News just reached us that Mary Wilson (b. 1944) has suddenly passed away at the relatively young age of 76. I was going to subtitle this post “The Last Supreme” but stayed my hand knowing that, without reading the post, an army of Furies would fly into my windshield to inform me of the obvious fact that Diana Ross is, in fact, alive. But Diana Ross is Diana Ross. She left the group in 1970. And as anyone who has seen Dreamgirls knows, the other original Supreme Florence Ballard was cruelly booted in 1967; she passed away in 1976. Whereas Mary Wilson stayed with the group through 1977, with two other substitute Supremes. And in more recent years she would tour again as a Supreme, doing Supremes material…making her — you got it — the Last Supreme.
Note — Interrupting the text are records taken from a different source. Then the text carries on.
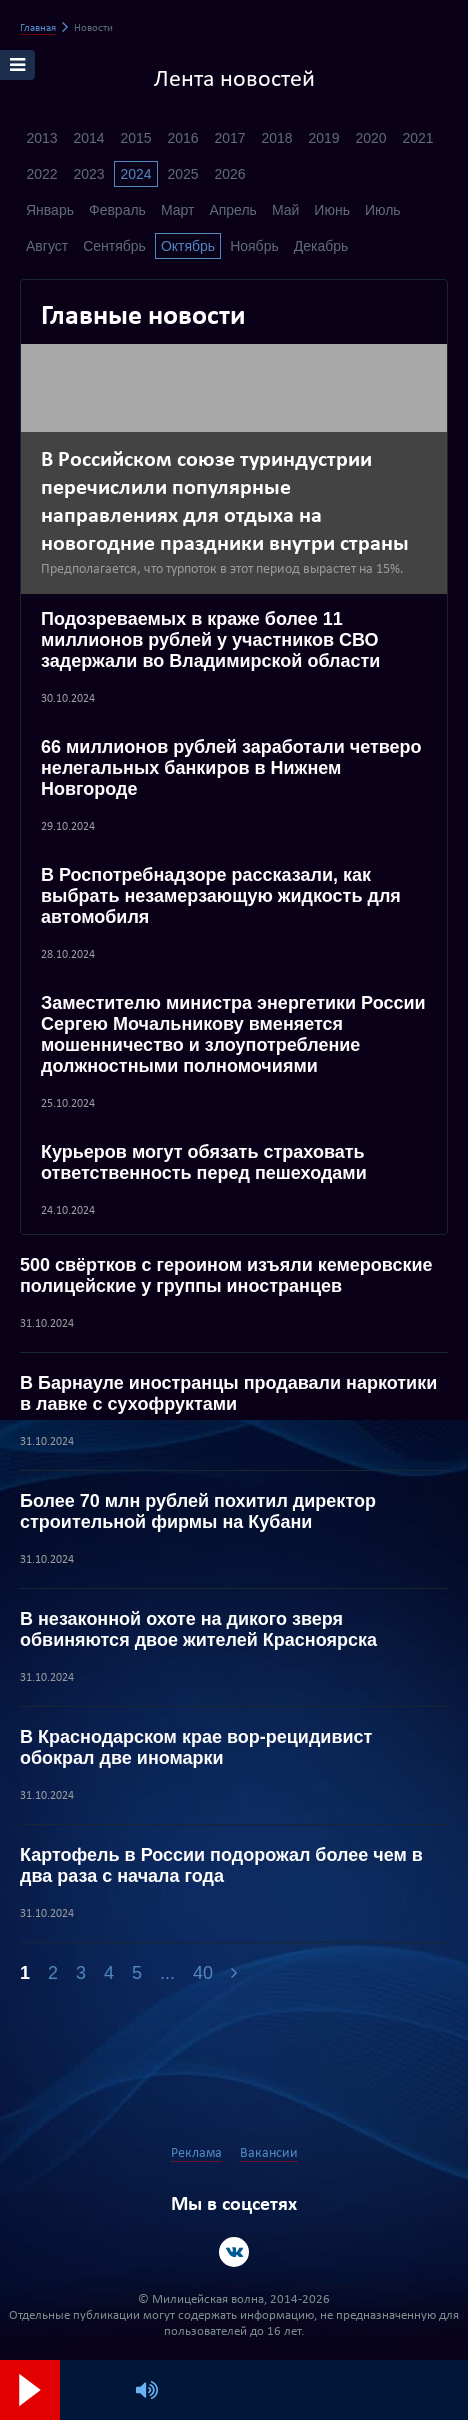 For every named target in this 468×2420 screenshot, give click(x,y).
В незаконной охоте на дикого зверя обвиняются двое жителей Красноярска (198, 1629)
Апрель (233, 210)
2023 (88, 174)
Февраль (117, 210)
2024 (135, 174)
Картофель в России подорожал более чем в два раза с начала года (221, 1865)
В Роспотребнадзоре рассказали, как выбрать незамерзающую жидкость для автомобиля (221, 896)
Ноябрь (254, 246)
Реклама (196, 2153)
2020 (370, 138)
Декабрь (321, 246)
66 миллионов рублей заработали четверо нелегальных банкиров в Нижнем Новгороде (231, 768)
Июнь (332, 210)
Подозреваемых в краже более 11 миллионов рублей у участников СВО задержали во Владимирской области (210, 640)
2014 (88, 138)
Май (285, 210)
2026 (229, 174)
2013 (41, 138)
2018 (276, 138)
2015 (135, 138)
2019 (323, 138)
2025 (182, 174)
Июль (383, 210)
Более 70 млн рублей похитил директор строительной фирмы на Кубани (198, 1511)
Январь (50, 210)
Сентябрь (114, 246)
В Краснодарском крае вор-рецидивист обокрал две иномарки (196, 1747)
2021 (417, 138)
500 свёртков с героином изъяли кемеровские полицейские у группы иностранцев (226, 1275)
Coincidentally, though I almost never go to see concerts of live music, I caught Mary Wilson at the Ford Amphitheatre in Coney Island just a couple of years ago. Dick Zigun had spare tickets and slipped me one, and I was out there anyway, so I stuck around for the show.
I found the experience so moving and profound that I posted about it on social media at the time (wish I could find the post). Basically, I had gone to the show with a smarmy, jokey attitude about going to see the ruins of old Motown acts, consisting of few surviving members, and their nephews and nieces, and people hired at casting calls, and what have you. But instead, it was one of those Ratatouille moments that critics get from time to time, when you are struck like a thunderbolt about the essentials, about what’s really important, and it also brought me some insight about show business.
Because this elderly woman (you’ll anticipate me) phoned nothing in. Though she had sung back-up on the hit versions of these half-century old hits, she now sang the lead, and sang them like she owned them, with grace and power and authority and generosity and cheer. And the audience loved her uncritically, without cynicism, without barriers. And so it was pure, a pure connection, of a person, it might have been ANY person, bringing expressions of joy and longing and memory to a bunch of other people. A person with a gift…regifted it. I looked around and saw the happiness of the people around me, but also, as I said, this was a couple of years ago. These have been some terrifying, grim, painful, stressful years, for all of us. She soothed my aching heart, and made me feel connected to the people around me — people from South Brooklyn, whom I might have very well had some serious political differences with outside of this context. For an hour or two we were an audience, and in vaudeville (to me, it’s ALL vaudeville) the audience is “The People”. She accomplished all this, and it was her job. Another day at the office. What a great job to have.
And so I went away from the concert not saying, “She’s not Diana Ross” but “I just saw Mary Wilson”. And had no regrets. It was an illuminating night.